Prof. Antônio de Oliveira
antonioliveira2011@live.com
Segundo antigo modo de pensar, reafirmado pelo P. Manuel Bernardes em Os Últimos Fins do Homem, o que faz o religioso bom não são “os hábitos de pano, ou de burel, senão os das virtudes". No entanto, José Saramago observa, no seu livro A caverna, que “aparentemente é assim, mas, ao contrário daquilo que geralmente se cria e sem pensar se afirmava, o hábito faz realmente o monge, a pessoa também é feita pela roupa que leva, poderá não se notar logo, mas é só questão de dar tempo ao tempo”. A expressão “o hábito não faz o monge”, dada a força simbólica do visual, poderia vir a ser reformulada, como em Psicologia do Vestir de Umberto Eco, ficando assim a frase: O hábito fala pelo monge.
Com efeito, considerar os acidentes não é menos importante que considerar a substância. A roupa cria um condicionamento. Altera, inclusive, a visão de dentro para fora. “Autorizados filósofos e cristãos disseram que o vestido atua imperiosamente sobre o moral do indivíduo”, reconhece Camilo Castelo Branco. Não há ninguém totalmente livre: livre de obedecer a alguém, livre de um dever a cumprir, livre do relógio, do celular, do computador, do carro, da roupa como uma segunda pele. Na verdade, o que não faz um jaleco, um uniforme, uma beca, gravata, uma farda, um par de botas ou um salto alto, uma arma na cintura, um vestido sedutor, uma fantasia de carnaval, brincos, óculos escuros, uma pulseira, um anel, bigode, cabelos, se curtos ou longos, uma burca, um produto artesanal ou de grife! A imagem de Carmen Miranda é inseparável de seus balangandãs.

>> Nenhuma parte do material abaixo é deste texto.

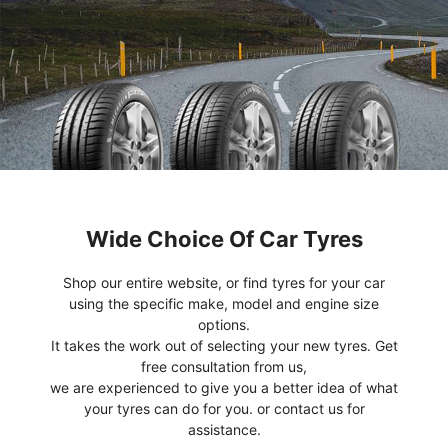
Wide Choice Of Car Tyres
Shop our entire website, or find tyres for your car
using the specific make, model and engine size
options.
It takes the work out of selecting your new tyres. Get
free consultation from us,
we are experienced to give you a better idea of what
your tyres can do for you. or contact us for
assistance.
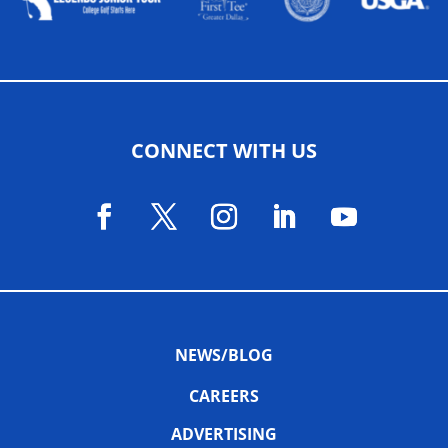
CONNECT WITH US
NEWS/BLOG
CAREERS
ADVERTISING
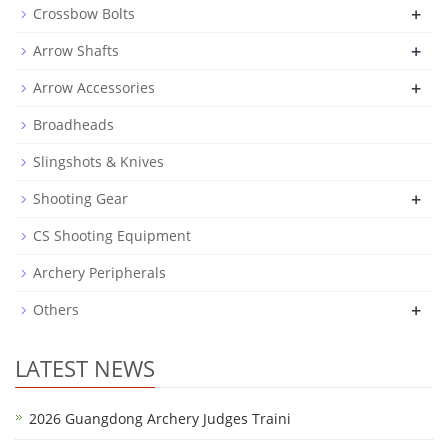
+
Crossbow Bolts
+
Arrow Shafts
+
Arrow Accessories
Broadheads
Slingshots & Knives
+
Shooting Gear
CS Shooting Equipment
Archery Peripherals
+
Others
LATEST NEWS
2026 Guangdong Archery Judges Traini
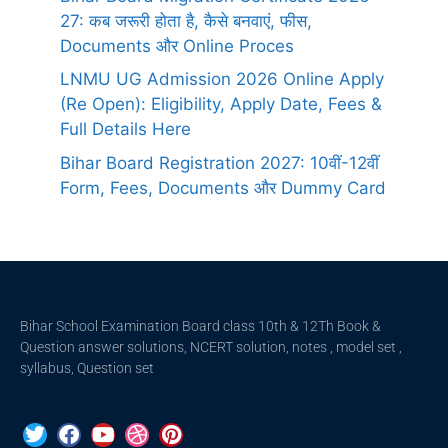
27: कब जरूरी होता है, कैसे बनवाएं, फीस,
Documents और Online Proces
LNMU UG Admission 2026 Online Apply
(Re Open): Eligibility, Apply Date, Fees &
Full Details Here
Bihar Board Registration 2027: 10वीं-12वीं
Form, Fees, Documents और Dummy Card
Bihar School Examination Board class 10th & 12Th Book &
Question answer solutions, NCERT solution, notes , model set ,
syllabus, Question set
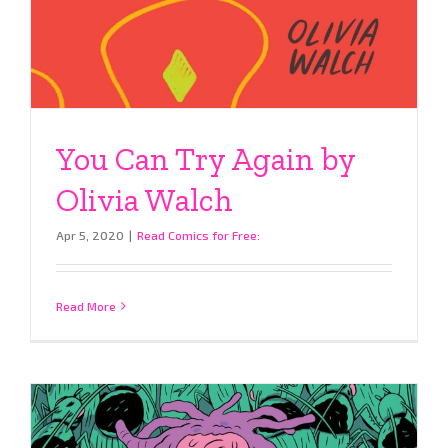
You Can Try Again by
Olivia Walch
Apr 5, 2020
|
Read Comics for Free:
Read More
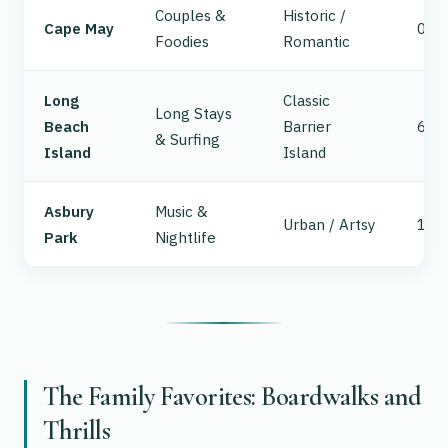
Couples &
Historic /
Cape May
0
Foodies
Romantic
Long
Classic
Long Stays
Beach
Barrier
63
& Surfing
Island
Island
Asbury
Music &
Urban / Artsy
102
Park
Nightlife
The Family Favorites: Boardwalks and
Thrills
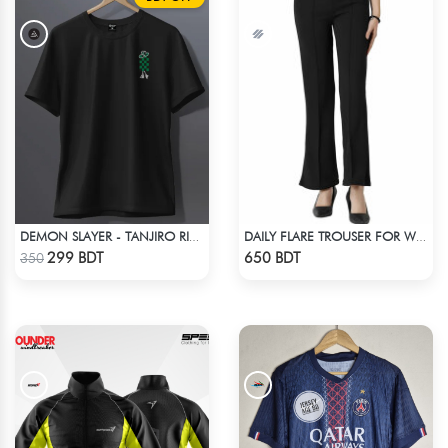
DEMON SLAYER - TANJIRO RING T-SHIRT
DAILY FLARE TROUSER FOR WOMEN BLACK
Check Product
Check Product
299 BDT
650 BDT
350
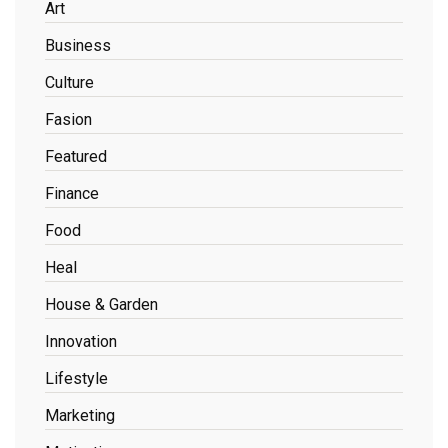
Art
Business
Culture
Fasion
Featured
Finance
Food
Heal
House & Garden
Innovation
Lifestyle
Marketing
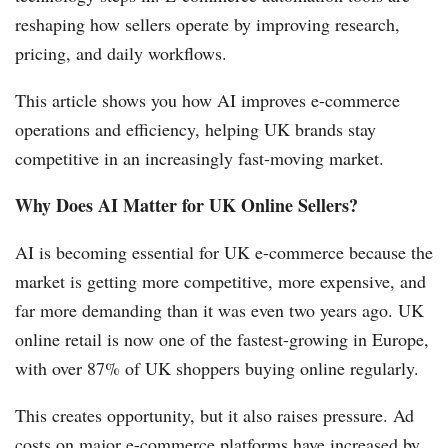
reshaping how sellers operate by improving research,
pricing, and daily workflows.
This article shows you how AI improves e-commerce
operations and efficiency, helping UK brands stay
competitive in an increasingly fast-moving market.
Why Does AI Matter for UK Online Sellers?
AI is becoming essential for UK e-commerce because the
market is getting more competitive, more expensive, and
far more demanding than it was even two years ago. UK
online retail is now one of the fastest-growing in Europe,
with over 87% of UK shoppers buying online regularly.
This creates opportunity, but it also raises pressure. Ad
costs on major e-commerce platforms have increased by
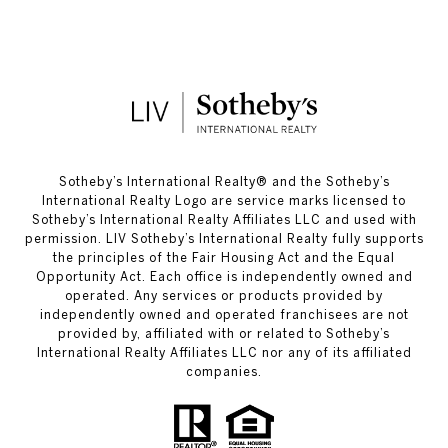
​​​​​Sotheby’s International Realty®️ and the Sotheby’s
International Realty Logo are service marks licensed to
Sotheby’s International Realty Affiliates LLC and used with
permission. LIV Sotheby’s International Realty fully supports
the principles of the Fair Housing Act and the Equal
Opportunity Act. Each office is independently owned and
operated. Any services or products provided by
independently owned and operated franchisees are not
provided by, affiliated with or related to Sotheby’s
International Realty Affiliates LLC nor any of its affiliated
companies.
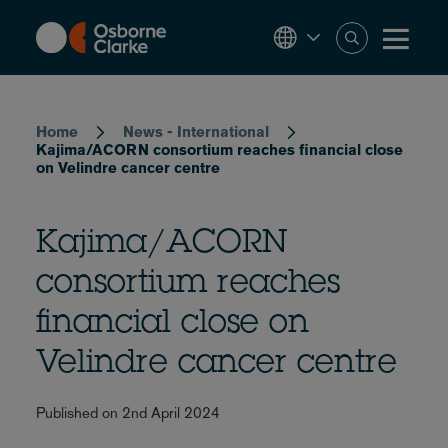
Skip
to
main
content
Breadcrumb
Home
News - International
Kajima/ACORN consortium reaches financial close
on Velindre cancer centre
Kajima/ACORN
consortium reaches
financial close on
Velindre cancer centre
Published on 2nd April 2024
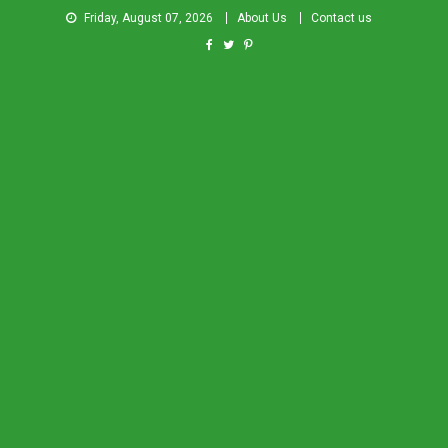
Friday, August 07, 2026
About Us
Contact us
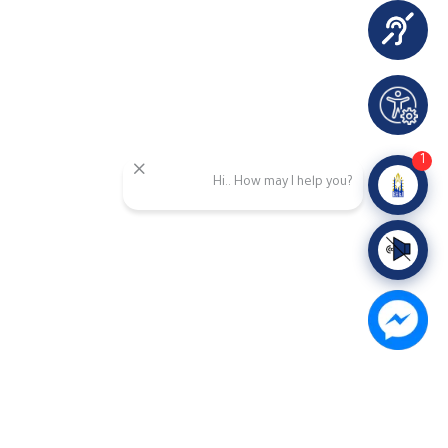
1
Hi.. How may I help you?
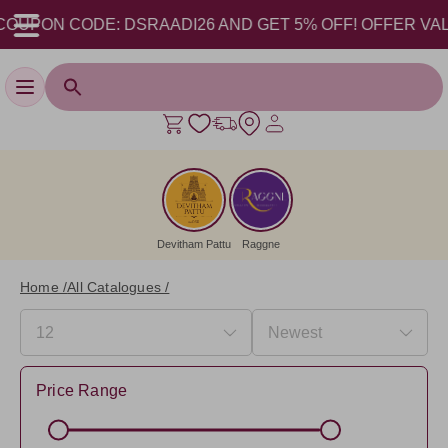
 CODE: DSRAADI26 AND GET 5% OFF! OFFER VALID FROM 1
Toggle navigation
Devitham Pattu
Raggne
Home /
All Catalogues /
Price Range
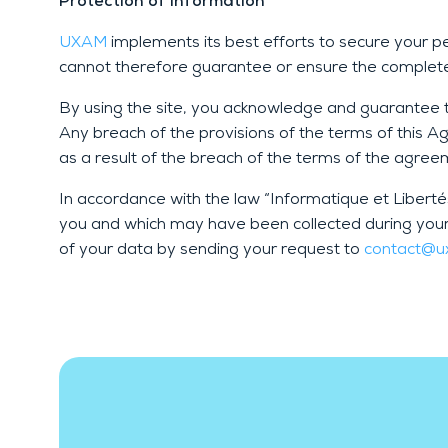
Protection of information
UXAM
implements its best efforts to secure your 
cannot therefore guarantee or ensure the complete 
By using the site, you acknowledge and guarantee th
Any breach of the provisions of the terms of this 
as a result of the breach of the terms of the agre
In accordance with the law “Informatique et Libert
you and which may have been collected during you
of your data by sending your request to
contact@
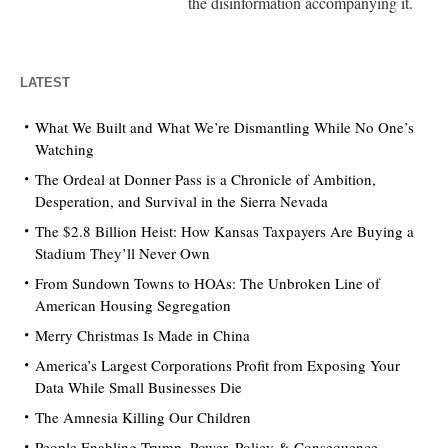
the disinformation accompanying it.
LATEST
What We Built and What We’re Dismantling While No One’s
Watching
The Ordeal at Donner Pass is a Chronicle of Ambition,
Desperation, and Survival in the Sierra Nevada
The $2.8 Billion Heist: How Kansas Taxpayers Are Buying a
Stadium They’ll Never Own
From Sundown Towns to HOAs: The Unbroken Line of
American Housing Segregation
Merry Christmas Is Made in China
America’s Largest Corporations Profit from Exposing Your
Data While Small Businesses Die
The Amnesia Killing Our Children
People Enabling Trump. Power, Policy & Consequence.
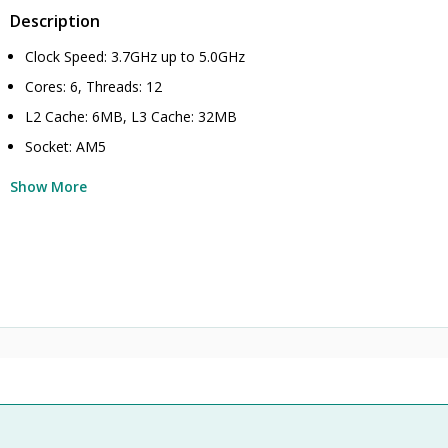
Description
Clock Speed: 3.7GHz up to 5.0GHz
Cores: 6, Threads: 12
L2 Cache: 6MB, L3 Cache: 32MB
Socket: AM5
Show More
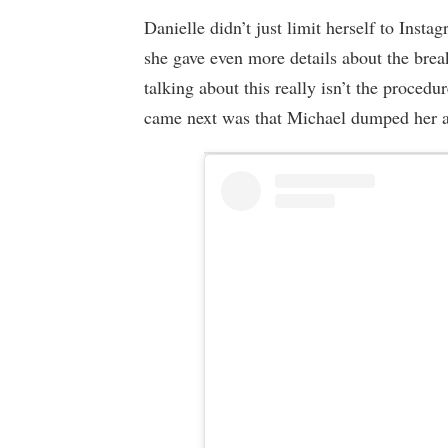
Danielle didn’t just limit herself to Inst
she gave even more details about the break
talking about this really isn’t the procedu
came next was that Michael dumped her a 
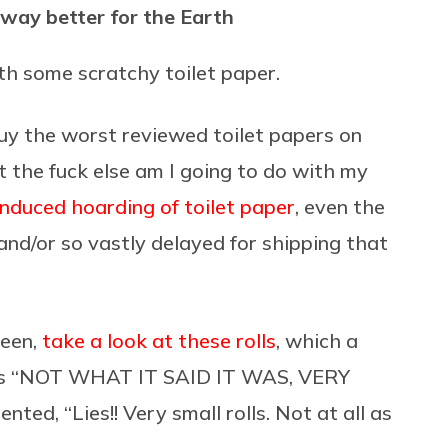
 way better for the Earth
th some scratchy toilet paper.
buy the worst reviewed toilet papers on
the fuck else am I going to do with my
induced hoarding of toilet paper
, even the
nd/or so vastly delayed for shipping that
been,
take a look at these rolls
, which a
 as “NOT WHAT IT SAID IT WAS, VERY
ted, “Lies!! Very small rolls. Not at all as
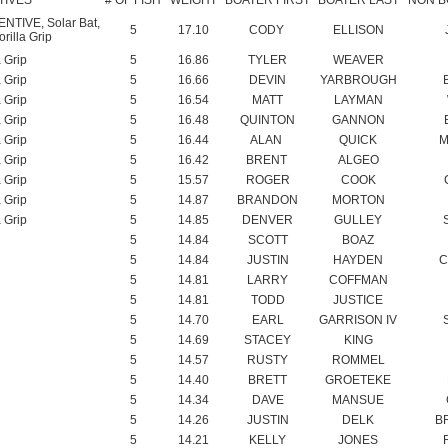
a Grip
5
16.66
DEVIN
YARBROUGH
a Grip
5
16.54
MATT
LAYMAN
a Grip
5
16.48
QUINTON
GANNON
a Grip
5
16.44
ALAN
QUICK
M
a Grip
5
16.42
BRENT
ALGEO
a Grip
5
15.57
ROGER
COOK
a Grip
5
14.87
BRANDON
MORTON
a Grip
5
14.85
DENVER
GULLEY
5
14.84
SCOTT
BOAZ
5
14.84
JUSTIN
HAYDEN
C
5
14.81
LARRY
COFFMAN
5
14.81
TODD
JUSTICE
5
14.70
EARL
GARRISON IV
5
14.69
STACEY
KING
5
14.57
RUSTY
ROMMEL
5
14.40
BRETT
GROETEKE
5
14.34
DAVE
MANSUE
5
14.26
JUSTIN
DELK
B
5
14.21
KELLY
JONES
5
14.19
KEITH
DAFFRON
5
14.03
JEFF
PREWITT
5
14.02
DARREN
COMBS
D
5
13.91
RANDALL
HUTSON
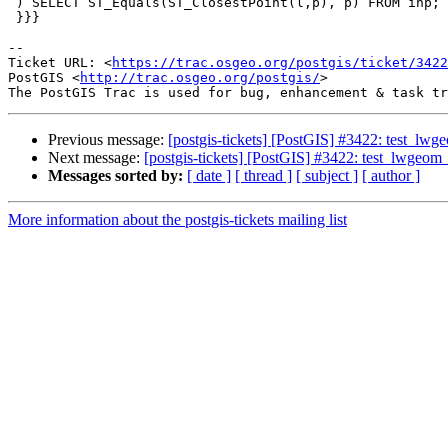
 ) SELECT ST_Equals(ST_ClosestPoint(l,p), p) FROM inp;

 }}}

--

Ticket URL: <
https://trac.osgeo.org/postgis/ticket/3422
PostGIS <
http://trac.osgeo.org/postgis/
>

Previous message:
[postgis-tickets] [PostGIS] #3422: test_lwgeo
Next message:
[postgis-tickets] [PostGIS] #3422: test_lwgeom_s
Messages sorted by:
[ date ]
[ thread ]
[ subject ]
[ author ]
More information about the postgis-tickets mailing list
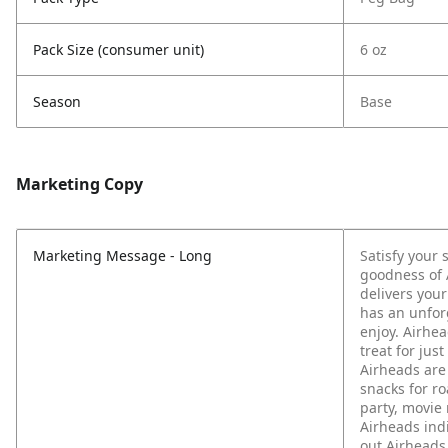
Pack Size (consumer unit)
6 oz
Season
Base
Marketing Copy
Marketing Message - Long
Satisfy your 
goodness of 
delivers your
has an unfor
enjoy. Airhea
treat for jus
Airheads are 
snacks for ro
party, movie
Airheads ind
out Airheads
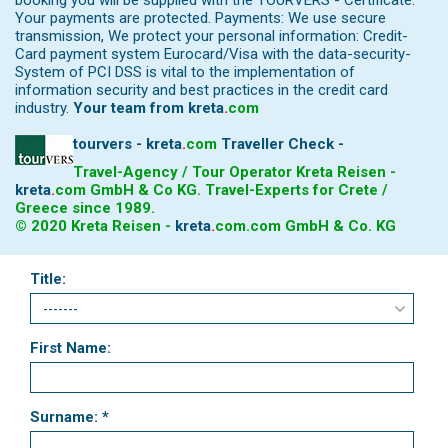
booking you will be supplied with the TOURVERS - Certificate.
Your payments are protected. Payments: We use secure
transmission, We protect your personal information: Credit-
Card payment system Eurocard/Visa with the data-security-
System of PCI DSS is vital to the implementation of
information security and best practices in the credit card
industry.
Your team from
kreta
.
com
tourvers - kreta
.
com
Traveller Check -
Travel-Agency / Tour Operator Kreta Reisen -
kreta
.
com
GmbH & Co KG. Travel-Experts for Crete /
Greece since 1989.
© 2020 Kreta Reisen -
kreta
.
com
.com GmbH & Co. KG
Title:
First Name:
Surname: *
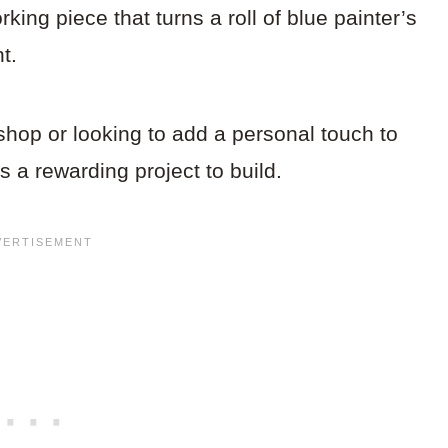
ing piece that turns a roll of blue painter’s
t.
hop or looking to add a personal touch to
s a rewarding project to build.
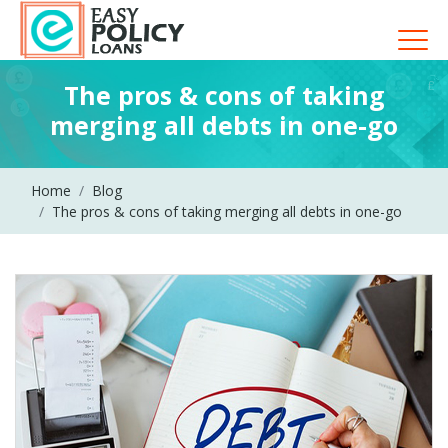
The pros & cons of taking
merging all debts in one-go
Home
Blog
The pros & cons of taking merging all debts in one-go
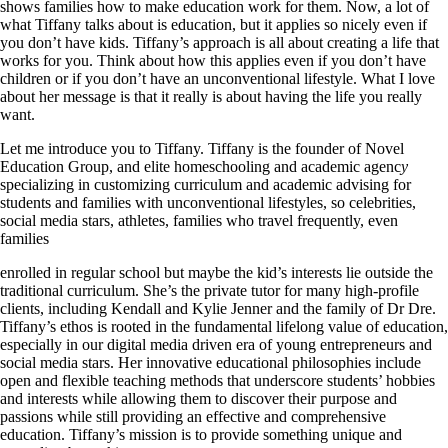
shows families how to make education work for them. Now, a lot of
what Tiffany talks about is education, but it applies so nicely even if
you don’t have kids. Tiffany’s approach is all about creatin
g
a life that
works for you. Think about how this applies even if you don’t have
children or if you don’t have an unconventional lifestyle. What I love
about her message is that it really is about having the life you really
want.
Let me introduce you to Tiffany. Tiffany is the founder of Novel
Education Group, and elite homeschooling and academic agenc
y
specializing in customizing curriculum and academic advising for
students and families with unconventional lifestyles, so celebrities,
social media stars, athletes, families who travel frequently, even
families
enrolled in regular school but maybe the kid’s interests lie outside the
traditional curriculum. She’s the private tutor for many high-profile
clients, including Kendall and Kylie Jenner and the family of Dr Dre.
Tiffany’s ethos is rooted in the fundamental lifelong value of education,
especially in our digital media driven era of young entrepreneurs and
social media stars. Her innovative educational philosophies include
open and flexible teaching methods that underscore students’ hobbies
and interests while allowing them to discover their purpose and
passions while still providing an effective and comprehensive
education. Tiffany’s mission is to provide something unique and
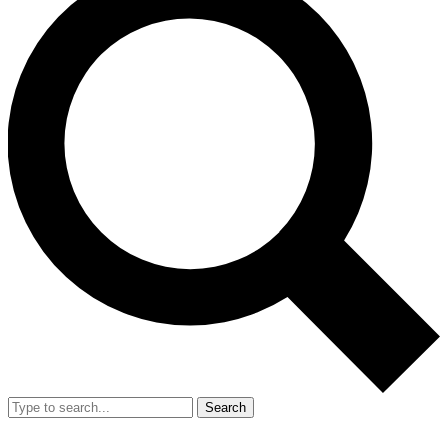
Search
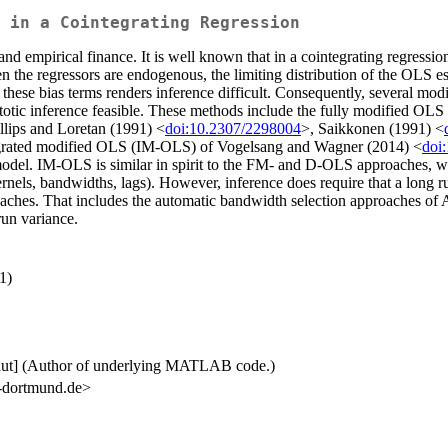
 in a Cointegrating Regression
 empirical finance. It is well known that in a cointegrating regression
en the regressors are endogenous, the limiting distribution of the OLS e
 these bias terms renders inference difficult. Consequently, several mod
totic inference feasible. These methods include the fully modified O
lips and Loretan (1991) <
doi:10.2307/2298004
>, Saikkonen (1991) <
tegrated modified OLS (IM-OLS) of Vogelsang and Wagner (2014) <
doi
odel. IM-OLS is similar in spirit to the FM- and D-OLS approaches, with
rnels, bandwidths, lags). However, inference does require that a long r
oaches. That includes the automatic bandwidth selection approaches of
run variance.
1)
 [aut] (Author of underlying MATLAB code.)
tu-dortmund.de>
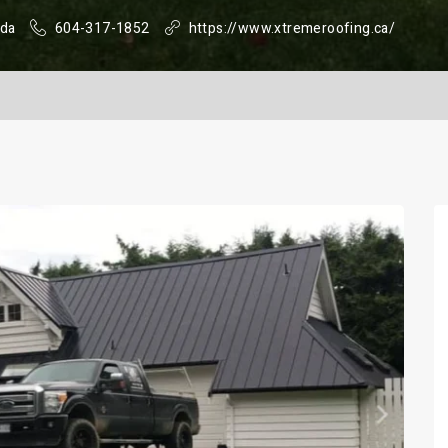
ada
604-317-1852
https://www.xtremeroofing.ca/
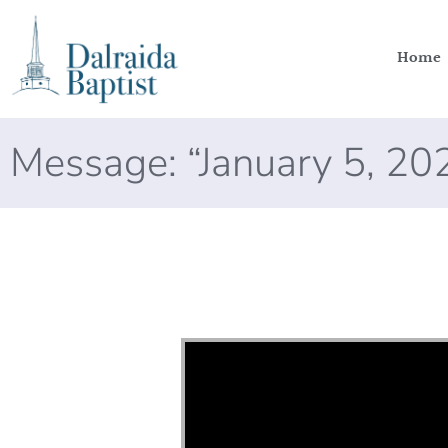
Home
Message: “January 5, 2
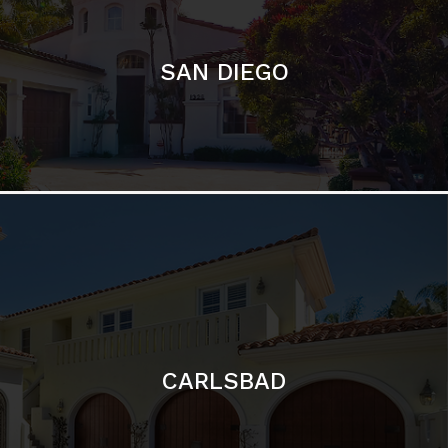
CARLSBAD
Featured Communities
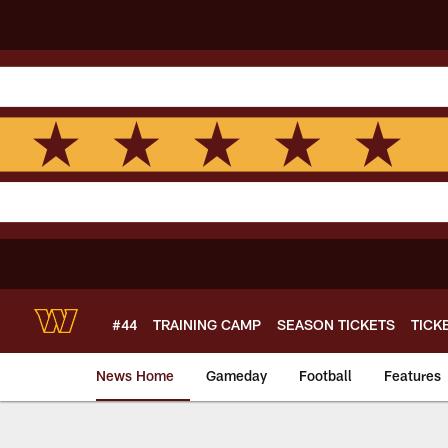
Skip
to
main
content
#44
TRAINING CAMP
SEASON TICKETS
TICK
News Home
Gameday
Football
Features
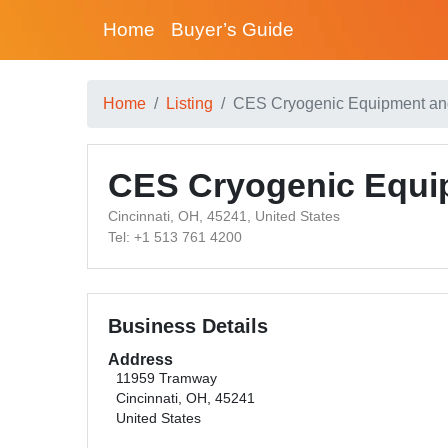
Home
Buyer’s Guide
Home
Listing
CES Cryogenic Equipment an
CES Cryogenic Equi
Cincinnati, OH, 45241, United States
Tel: +1 513 761 4200
Business Details
Address
11959 Tramway
Cincinnati, OH, 45241
United States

Todo traje tem seu peso, e seu custo. “Nada influencia mais profundamente o sentir do homem do que a fatiota que o cobre”, nas palavras de Fradique Mendes, de Eça de Queirós. “Toda a roupa recebe a alma de quem a usa”, assim dá seu veredicto Mia Couto, n’Um rio chamado tempo, uma casa chamada terra.
É isso aí. Encarar o ser humano histórico, cultural, faz a diferença. E como faz!